Die Biologin und Humangenetikerin Dr. Katja de Bragança erhält den Justinus-Kerner-Preis der Stadt Weinsberg


Am 234. Geburtstag des Arztes und Dichters Justinus Kerner wurde der nach ihm benannte Preis der Stadt Weinsberg am 18. September 2020 zum 11. Mal vergeben. Der mit 5.000 Euro dotierte Preis ging an die 61-jährige Biologin und Humangenetikerin Dr. rer. nat. Katja de Bragança, die den Preis für ihre vorbildliche Arbeit mit Menschen mit Down-Syndrom erhielt.

Der Justinus-Kerner-Preis wurde im Jahr 1986 anlässlich des 200. Geburtstages des wohl bekanntesten Weinsberger Bürgers von der Stadt Weinsberg gestiftet. Der Preis wird seit 1990 alle drei Jahre an Persönlichkeiten verliehen, die in Verbindung mit dem Lebenswerk Kerners oder in seinem Sinne auf den Gebieten der Literatur, der Medizin oder der Heimat- und Denkmalpflege Herausragendes geleistet haben. In der Liste der Preisträger finden sich so bekannte Persönlichkeiten wie der Lyriker Peter Rühmkorf, der Regisseur Edgar Reitz, der israelische Schriftsteller Elazar Benyoëtz oder S.K.H. Carl Herzog von Württemberg.

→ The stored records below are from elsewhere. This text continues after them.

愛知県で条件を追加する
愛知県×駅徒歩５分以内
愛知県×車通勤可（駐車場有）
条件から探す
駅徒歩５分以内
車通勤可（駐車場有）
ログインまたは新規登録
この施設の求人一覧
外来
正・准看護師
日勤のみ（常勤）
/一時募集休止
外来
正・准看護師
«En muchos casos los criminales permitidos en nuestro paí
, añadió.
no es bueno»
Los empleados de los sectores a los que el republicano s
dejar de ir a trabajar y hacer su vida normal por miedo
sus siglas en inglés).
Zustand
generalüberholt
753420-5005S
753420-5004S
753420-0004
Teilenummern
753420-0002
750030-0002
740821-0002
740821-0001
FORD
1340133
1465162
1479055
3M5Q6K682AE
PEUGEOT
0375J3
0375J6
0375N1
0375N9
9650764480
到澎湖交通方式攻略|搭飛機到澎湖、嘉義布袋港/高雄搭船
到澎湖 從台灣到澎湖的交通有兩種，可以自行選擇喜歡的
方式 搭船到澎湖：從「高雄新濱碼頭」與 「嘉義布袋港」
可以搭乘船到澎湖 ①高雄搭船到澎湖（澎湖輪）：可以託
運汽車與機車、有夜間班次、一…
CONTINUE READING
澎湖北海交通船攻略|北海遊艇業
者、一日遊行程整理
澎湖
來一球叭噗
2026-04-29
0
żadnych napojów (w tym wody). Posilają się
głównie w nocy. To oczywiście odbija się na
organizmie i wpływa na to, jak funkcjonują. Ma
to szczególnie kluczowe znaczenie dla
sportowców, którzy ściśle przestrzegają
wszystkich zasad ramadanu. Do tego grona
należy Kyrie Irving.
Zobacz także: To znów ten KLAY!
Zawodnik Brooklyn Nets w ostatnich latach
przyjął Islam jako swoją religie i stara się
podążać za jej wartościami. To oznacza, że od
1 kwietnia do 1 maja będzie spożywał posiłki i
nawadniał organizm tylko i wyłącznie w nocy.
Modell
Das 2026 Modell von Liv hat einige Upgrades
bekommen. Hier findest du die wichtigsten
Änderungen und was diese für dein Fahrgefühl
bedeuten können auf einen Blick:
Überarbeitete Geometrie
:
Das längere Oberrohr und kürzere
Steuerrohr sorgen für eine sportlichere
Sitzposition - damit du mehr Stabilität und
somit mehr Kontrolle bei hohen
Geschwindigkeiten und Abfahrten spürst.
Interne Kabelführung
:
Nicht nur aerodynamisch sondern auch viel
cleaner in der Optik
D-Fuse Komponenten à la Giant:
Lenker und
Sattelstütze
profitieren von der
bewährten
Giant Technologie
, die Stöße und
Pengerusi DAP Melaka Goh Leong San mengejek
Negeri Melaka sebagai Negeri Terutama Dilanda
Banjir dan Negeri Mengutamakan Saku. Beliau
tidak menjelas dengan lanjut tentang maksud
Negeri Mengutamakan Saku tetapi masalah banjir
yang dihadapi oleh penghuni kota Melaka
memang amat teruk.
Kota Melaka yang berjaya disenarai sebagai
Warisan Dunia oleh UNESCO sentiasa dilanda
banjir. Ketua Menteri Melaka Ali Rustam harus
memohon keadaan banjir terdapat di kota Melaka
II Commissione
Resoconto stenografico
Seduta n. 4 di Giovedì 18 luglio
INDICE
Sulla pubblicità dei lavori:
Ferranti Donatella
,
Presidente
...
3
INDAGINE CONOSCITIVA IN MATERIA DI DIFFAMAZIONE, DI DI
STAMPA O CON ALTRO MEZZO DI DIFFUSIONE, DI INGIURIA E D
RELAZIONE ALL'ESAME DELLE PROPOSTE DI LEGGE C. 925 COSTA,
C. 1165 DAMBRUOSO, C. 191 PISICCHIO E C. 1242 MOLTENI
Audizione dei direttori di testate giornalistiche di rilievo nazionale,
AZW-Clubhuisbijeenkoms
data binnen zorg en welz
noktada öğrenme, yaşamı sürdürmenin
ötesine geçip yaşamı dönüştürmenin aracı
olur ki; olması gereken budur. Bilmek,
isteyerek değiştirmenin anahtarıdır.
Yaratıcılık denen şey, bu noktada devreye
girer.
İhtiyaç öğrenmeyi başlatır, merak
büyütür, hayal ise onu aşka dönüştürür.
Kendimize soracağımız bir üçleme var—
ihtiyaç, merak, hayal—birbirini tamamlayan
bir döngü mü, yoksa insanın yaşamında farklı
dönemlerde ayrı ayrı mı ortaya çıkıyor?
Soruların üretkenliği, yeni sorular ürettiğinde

Bürgermeister Stefan Thoma hob bei der Preisverleihung in der Hildthalle vor etwa 100 Besuchern hervor, dass sich der Justinus-Kerner-Preis zum bedeutendsten Kulturpreis in der Region entwickelt habe und dass die diesjährige Preisverleihung unter ganz besonderen Vorzeichen stehe. So könne man in diesem Jahr auf das 30-jährige Bestehen des Kernerpreises zurückblicken. Die jetzige Preisverleihung sei die erste Veranstaltung der Stadt Weinsberg seit dem Ausbruch der Corona-Pandemie. Deshalb mussten auch einige Auflagen erfüllt und die Anzahl der Besucher stark limitiert werden. Im Wirken Justinus Kerners gebe es viele Parallelen zu der Preisträgerin. Beide hätten sich die Arbeit mit Menschen zur Lebensaufgabe gemacht, gingen in ihrer jeweiligen Arbeit auf und hätten neue Wege beschritten. Die Mitglieder der Kernerpreis-Jury habe vor allem ihr Ansatz überzeugt, fachliches Wissen und praktische Erfahrung mit zeitgemäßen, neuen und verständlichen Formen im Umgang mit Menschen mit Down-Syndrom zu verbinden und deren Kreativität und deren Fähigkeiten einer breiten Öffentlichkeit zu vermitteln. Das von ihr 1998 gegründete und vielfach ausgezeichnete Kulturmagazin „Ohrenkuss…da rein da raus“, eine Zeitschrift ausschließlich gemacht von Menschen mit Down-Syndrom, zeige auf, wie Menschen mit Down-Syndrom die Welt erleben und wie die Welt Menschen mit Down-Syndrom sehen. Das gelte auch für „Touchdown 21“, einem Forschungsinstitut, in dem Menschen mit und ohne Down-Syndrom zusammenarbeiten und aus dem eine viel beachtete Ausstellung hervorgegangen sei.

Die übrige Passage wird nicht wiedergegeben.